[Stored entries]

------------------------------------------------

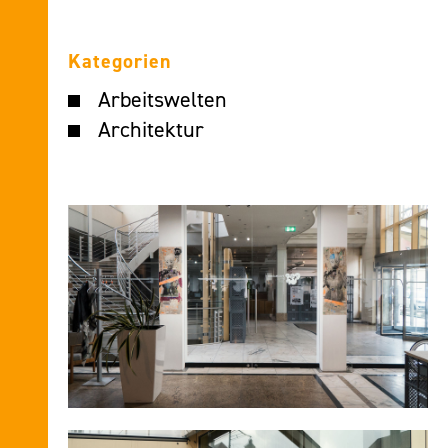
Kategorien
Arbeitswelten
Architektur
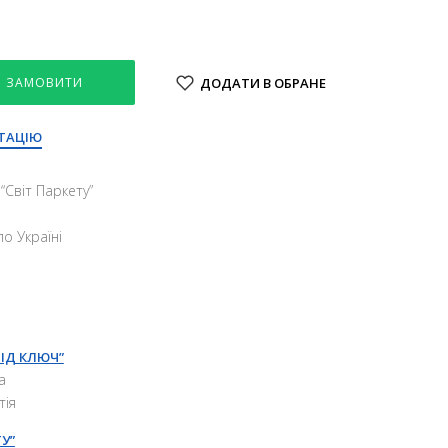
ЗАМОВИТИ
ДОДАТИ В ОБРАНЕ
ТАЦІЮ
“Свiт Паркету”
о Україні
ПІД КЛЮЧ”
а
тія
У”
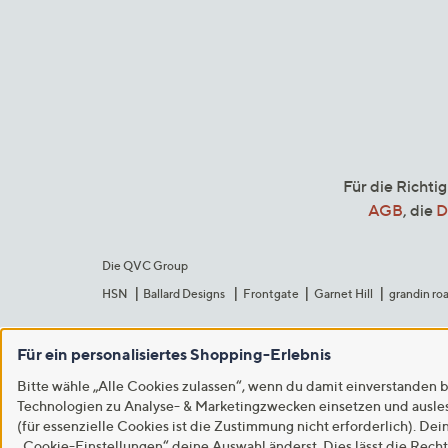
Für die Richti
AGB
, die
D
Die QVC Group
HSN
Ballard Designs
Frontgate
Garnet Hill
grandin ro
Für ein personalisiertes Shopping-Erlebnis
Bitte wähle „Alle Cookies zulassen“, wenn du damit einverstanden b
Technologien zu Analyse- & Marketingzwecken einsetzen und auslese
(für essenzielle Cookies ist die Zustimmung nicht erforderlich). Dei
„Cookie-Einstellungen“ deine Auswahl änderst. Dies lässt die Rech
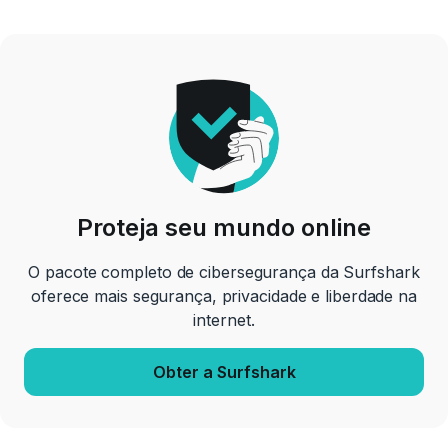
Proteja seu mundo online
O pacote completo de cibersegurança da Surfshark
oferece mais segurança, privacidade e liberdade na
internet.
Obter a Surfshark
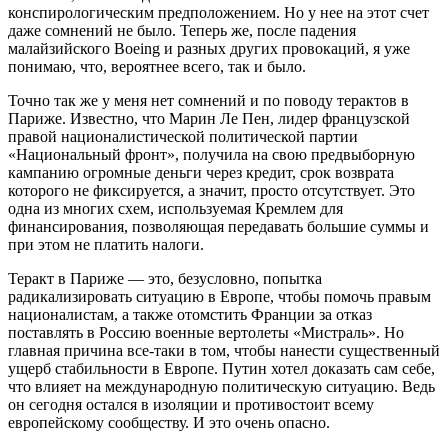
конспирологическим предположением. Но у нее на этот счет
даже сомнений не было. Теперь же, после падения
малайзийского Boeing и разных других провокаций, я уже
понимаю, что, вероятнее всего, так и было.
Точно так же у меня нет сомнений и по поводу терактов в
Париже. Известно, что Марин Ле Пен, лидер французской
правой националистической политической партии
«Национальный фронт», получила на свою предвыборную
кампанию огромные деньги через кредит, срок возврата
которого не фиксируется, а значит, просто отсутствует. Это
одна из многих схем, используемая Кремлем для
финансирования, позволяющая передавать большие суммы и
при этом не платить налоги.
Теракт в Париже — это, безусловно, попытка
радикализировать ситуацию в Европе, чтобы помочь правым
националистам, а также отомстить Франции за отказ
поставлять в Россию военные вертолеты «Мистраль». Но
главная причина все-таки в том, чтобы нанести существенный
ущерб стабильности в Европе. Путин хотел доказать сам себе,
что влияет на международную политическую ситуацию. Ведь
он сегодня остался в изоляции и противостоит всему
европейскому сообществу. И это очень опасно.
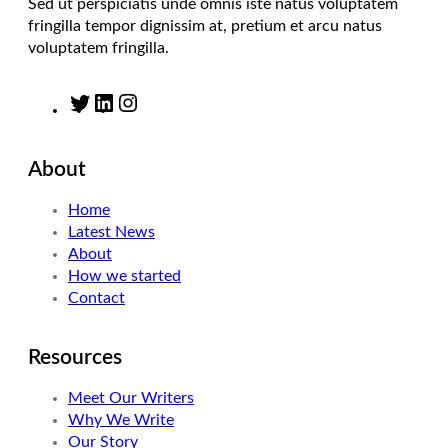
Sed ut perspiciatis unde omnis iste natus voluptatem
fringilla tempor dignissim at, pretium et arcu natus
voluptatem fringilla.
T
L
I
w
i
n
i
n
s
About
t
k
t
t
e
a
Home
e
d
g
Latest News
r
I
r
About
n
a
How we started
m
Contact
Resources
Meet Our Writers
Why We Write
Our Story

------------------------------------------------

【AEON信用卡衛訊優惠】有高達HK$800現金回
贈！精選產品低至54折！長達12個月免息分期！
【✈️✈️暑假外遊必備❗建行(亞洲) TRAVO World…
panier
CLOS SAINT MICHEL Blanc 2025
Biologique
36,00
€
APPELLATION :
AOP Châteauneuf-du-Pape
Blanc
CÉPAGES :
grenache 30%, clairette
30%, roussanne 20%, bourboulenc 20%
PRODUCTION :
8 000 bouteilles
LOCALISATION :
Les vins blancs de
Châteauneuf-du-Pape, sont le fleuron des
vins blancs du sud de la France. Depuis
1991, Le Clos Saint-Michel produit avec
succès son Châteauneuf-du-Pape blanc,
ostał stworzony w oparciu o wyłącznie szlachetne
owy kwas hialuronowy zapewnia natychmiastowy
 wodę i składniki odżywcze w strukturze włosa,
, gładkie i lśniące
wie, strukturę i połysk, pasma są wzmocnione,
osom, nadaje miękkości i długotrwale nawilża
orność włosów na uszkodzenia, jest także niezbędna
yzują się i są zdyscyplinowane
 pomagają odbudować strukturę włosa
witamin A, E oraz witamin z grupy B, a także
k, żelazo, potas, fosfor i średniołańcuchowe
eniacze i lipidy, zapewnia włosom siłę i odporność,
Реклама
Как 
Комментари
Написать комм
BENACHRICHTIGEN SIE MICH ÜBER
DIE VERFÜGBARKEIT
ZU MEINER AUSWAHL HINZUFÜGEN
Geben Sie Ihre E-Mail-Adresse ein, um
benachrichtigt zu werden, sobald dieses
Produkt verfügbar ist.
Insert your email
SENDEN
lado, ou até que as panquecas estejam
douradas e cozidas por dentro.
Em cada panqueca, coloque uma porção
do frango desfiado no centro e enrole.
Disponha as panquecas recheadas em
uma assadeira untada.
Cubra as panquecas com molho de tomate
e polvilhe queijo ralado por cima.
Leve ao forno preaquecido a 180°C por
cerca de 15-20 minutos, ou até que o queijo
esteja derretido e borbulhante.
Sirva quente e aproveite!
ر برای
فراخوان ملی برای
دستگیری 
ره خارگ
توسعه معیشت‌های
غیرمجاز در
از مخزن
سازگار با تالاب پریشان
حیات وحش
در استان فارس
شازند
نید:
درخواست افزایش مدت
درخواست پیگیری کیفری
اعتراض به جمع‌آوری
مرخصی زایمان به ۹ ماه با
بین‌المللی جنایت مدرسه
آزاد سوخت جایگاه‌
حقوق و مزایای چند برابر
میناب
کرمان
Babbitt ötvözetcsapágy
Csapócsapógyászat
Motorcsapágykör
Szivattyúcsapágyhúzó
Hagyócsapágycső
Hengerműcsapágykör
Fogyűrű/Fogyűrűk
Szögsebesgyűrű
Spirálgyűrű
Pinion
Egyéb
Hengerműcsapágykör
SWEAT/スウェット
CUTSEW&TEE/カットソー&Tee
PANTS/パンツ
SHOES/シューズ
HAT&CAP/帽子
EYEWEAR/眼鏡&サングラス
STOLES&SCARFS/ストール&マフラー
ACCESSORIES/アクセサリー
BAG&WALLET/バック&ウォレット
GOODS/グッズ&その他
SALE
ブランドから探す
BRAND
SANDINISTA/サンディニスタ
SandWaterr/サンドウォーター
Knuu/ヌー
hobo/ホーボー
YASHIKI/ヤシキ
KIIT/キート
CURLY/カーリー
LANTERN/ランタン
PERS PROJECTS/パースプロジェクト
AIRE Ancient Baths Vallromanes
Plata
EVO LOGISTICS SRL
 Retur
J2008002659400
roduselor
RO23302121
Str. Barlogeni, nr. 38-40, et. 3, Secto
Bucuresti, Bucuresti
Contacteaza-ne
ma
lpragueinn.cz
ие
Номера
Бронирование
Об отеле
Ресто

------------------------------------------------

▸ **DIRECTIONS FOR THIS TASK**:
Scan the entries above for the word "Cookies". Report the lines that hold it.

▸ **OUTPUT BELOW**:
Bitte wähle „Alle Cookies zulassen“, wenn du damit einverstanden b
(für essenzielle Cookies ist die Zustimmung nicht erforderlich). Dei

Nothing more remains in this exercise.